People may look for a seasonal job due to higher prices, but the economy may also affect workers’ bargaining power

Pollack said one of the reasons hiring has been “relatively slow and cautious” is because “there’s a lot of uncertainty and the Fed is saying there’s going to be deflation and companies won’t want to get caught up in uncertainty — hiring a lot and then we see demand go down. Because of what’s happening in the broader economy.”

With annual inflation measured by the CPI close to 8%, some Americans may be handing out resumes for seasonal work as a result of higher prices.

“If they’re facing inflation and they’re experiencing this rising cost of living, there’s definitely some chance that those higher prices will push them to look for something like seasonal work to sort of raise their family’s income.” Stahl said.

Stahl added that job applicants may also be looking for work as they are again comfortable with personal roles given the current low level of coronavirus cases compared to the past two years.

The result of a tight labor market and partly job seekers “under pressure from economic forces,” Stahl said, could mean that “seasonal workers will probably have a little less bargaining power this year than they did last year.” Employment incentives, Stahl added, For example, last year that was there probably won’t be available or available this year.”

Fewer employers are feeling the pressure to hire more urgently than a year ago amid a tight job market. According to Indeed, about 10% of seasonal hiring jobs indicated that they were hiring urgently during the week ending September 30 in 2021. In 2022, that share was around 6%. Stahl said recession fears may contribute to this less urgent need and lack of incentives, as employers wait to see what happens in the economy.

Employers may have difficulty getting new workers to join their teams

Pollack said many of the candidates “are not particularly in urgent need of work.” Pollack noted that the average unemployed worker has spent less time outside of work than before the pandemic, so it may be “difficult to motivate to accept offers” from these job seekers. She said it “remains one of the best job seekers market ever”.

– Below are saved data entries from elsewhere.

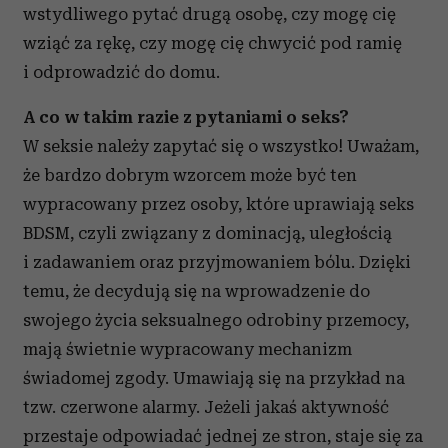
wstydliwego pytać drugą osobę, czy mogę cię
wziąć za rękę, czy mogę cię chwycić pod ramię
i odprowadzić do domu.
A co w takim razie z pytaniami o seks?
W seksie należy zapytać się o wszystko! Uważam,
że bardzo dobrym wzorcem może być ten
wypracowany przez osoby, które uprawiają seks
BDSM, czyli związany z dominacją, uległością
i zadawaniem oraz przyjmowaniem bólu. Dzięki
temu, że decydują się na wprowadzenie do
swojego życia seksualnego odrobiny przemocy,
mają świetnie wypracowany mechanizm
świadomej zgody. Umawiają się na przykład na
tzw. czerwone alarmy. Jeżeli jakaś aktywność
przestaje odpowiadać jednej ze stron, staje się za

At the same time, the new report from Indeed shows that with a lot of interest this year in seasonal work, this could be great for companies looking to hire employees this holiday season - although it may not be ideal for applicants.

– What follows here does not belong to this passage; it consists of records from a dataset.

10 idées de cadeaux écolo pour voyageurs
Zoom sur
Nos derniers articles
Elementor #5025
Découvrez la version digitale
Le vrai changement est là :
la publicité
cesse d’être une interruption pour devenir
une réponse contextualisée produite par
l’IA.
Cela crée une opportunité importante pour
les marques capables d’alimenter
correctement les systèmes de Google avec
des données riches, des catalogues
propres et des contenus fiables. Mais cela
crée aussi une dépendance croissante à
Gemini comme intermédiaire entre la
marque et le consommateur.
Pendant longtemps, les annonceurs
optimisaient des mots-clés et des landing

“The combination of increased interest in job seekers and a cooling in employer demand suggests that workers may have fewer advantages in looking for seasonal jobs this year,” Stahl wrote in the report. “In the meantime, employers may benefit from a larger pool of potential applicants competing for fewer jobs than last year.”

In general, job prospects in the US remain high despite the drop in job opportunities from July to August. And layoffs remain low even as CEOs and other workers worry about the economic stagnation.

“What we see within seasonal employment is very much a reflection of what we see in the labor market in general,” Stahl told Insider. “We’re kind of seeing employers pull back a little bit from hiring, but the presence of these hirings is still much higher than what we saw before the pandemic.”

Have you applied for a vacation employment position for economic reasons? Have you had trouble finding seasonal work? Is inflation affecting your holiday shopping? Send this reporter to [email protected].